Iran hardliners frame Oman talks as win, defend Khamenei's role

Behrouz Turani
Behrouz Turani

Iran International

Apr 14, 2025, 08:12 GMT+1Updated: 08:40 GMT+0

The first thing Iranian Foreign Minister Abbas Araghchi probably noticed upon returning to Tehran from Oman—where he met with US Special Envoy Steve Wikoff—was the appearance of his own oversized images on billboards across the capital’s expressways.

Hardliners in Tehran have been working to frame the opaque, closed-door meeting—described as positive by both sides—as a political win for the Islamic Republic. Some have even gone so far as to label it a victory.

The following day, Javan, the IRGC-affiliated daily, declared: "Iran is the winner of the negotiations, with or without an agreement." The paper described the meeting as "a show of Iran's power against the United States' helplessness."

Javan highlighted the breaking of the deadlock and the promise of further negotiations as signs the process would ultimately benefit Iran. It claimed Iran had dictated "all of its preconditions, including the venue, timing, and agenda" to the United States.

This triumphant narrative, however, stood in contrast to Araghchi’s own statement that the talks focused solely on nuclear issues. Meanwhile, Reuters reported that the negotiations aimed to "de-escalate regional tensions, facilitate prisoner exchanges, and reach limited agreements to ease sanctions in exchange for controlling Iran's nuclear program."

At the same time, some hardliners sought to emphasize Supreme Leader Ali Khamenei’s authority by noting that he had personally authorized the meeting.

However some opposition to negotiations was evident among ultra-hardliners. They appeared to highlight Khamenei's role with the possible intent of assigning blame to him should the renewed diplomatic engagement fail.

Hossein Shariatmadari, editor of the Khamenei-linked Kayhan newspaper, wrote: "The indirect talks with the United States could not have taken place without Khamenei's permission.
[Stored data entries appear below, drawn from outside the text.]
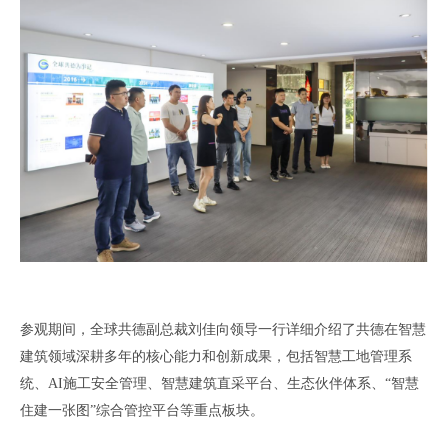
参观期间
，
全球共德副总裁刘佳向领导一行详细介绍了共德在智慧
建筑领域深耕多年的
核心能力和创新成果
，
包括
智慧工地管理系
统、
AI
施工安全管理
、智慧建筑直采
平台
、生态伙伴体系、
“智慧
住建一张图”综合
管控
平台等
重点
板块
。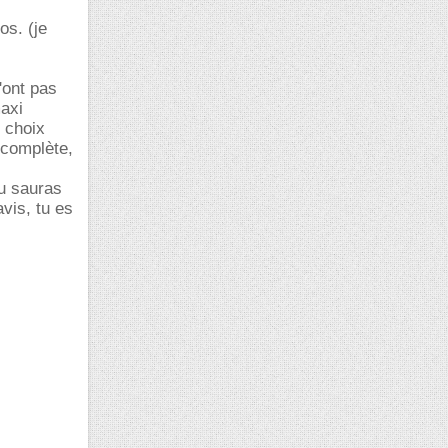
os. (je
'ont pas
maxi
n choix
 complète,
tu sauras
vis, tu es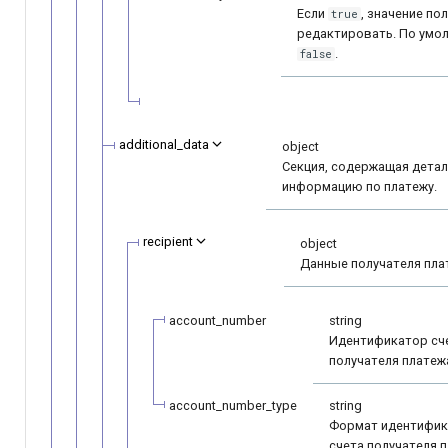
Если
, значение по
true
редактировать. По умо
.
false
additional_data
object
Секция, содержащая дета
информацию по платежу.
recipient
object
Данные получателя пла
account_number
string
Идентификатор сч
получателя платеж
account_number_type
string
Формат идентифик
счета получателя п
If he had not approved them, he would certainly have blocked the meeting."

Shariatmadari added: "The horizon is not clear, and Iran must think of a Plan B." He dismissed US threats of military action as "a bluff," and claimed that "the draft Witkoff handed to Araghchi included no such thing as dismantling Iran's nuclear establishments or the possibility of a military attack."

Outspoken ultra-hardliner lawmaker Hamid Rasaei said in parliament on Sunday morning: "We all know that the Supreme Leader believes that the United States is not trustworthy and that negotiations with Washington are useless." He added, however, that "The Leader has authorized the talks to prove to some Iranian officials that the US breaks its promises and will put forward illogical demands."

Meanwhile, another ultraconservative MP, Mahmood Nabavian, vice-chairman of the Iranian parliament's national security committee, claimed that Trump initially wanted US Secretary of State Marco Rubio to participate in the talks with Araghchi. "But we insisted that Witkoff should go to Oman instead," he said, adding: "Trump accepted all of Iran's conditions regarding the format of the talks."

Saeed Haddadian, a political aide to parliament speaker Mohammad Bagher Ghalibaf, also warned against excessive optimism about the negotiations with Washington. He suggested that Trump might not even support the approach taken by his own special envoy.

"If you show weakness in front of a thug such as Trump," Haddadian said, "you are likely to end up like Ukrainian President Zelensky. You will be humiliated, and you will not get any results."

In a separate development, Mehdi Fazaeli, a member of the Supreme Leader's office staff, denied claims that senior Iranian officials had pressured Khamenei to shift his position in response to Trump’s letter or to adjust his overall approach to the talks.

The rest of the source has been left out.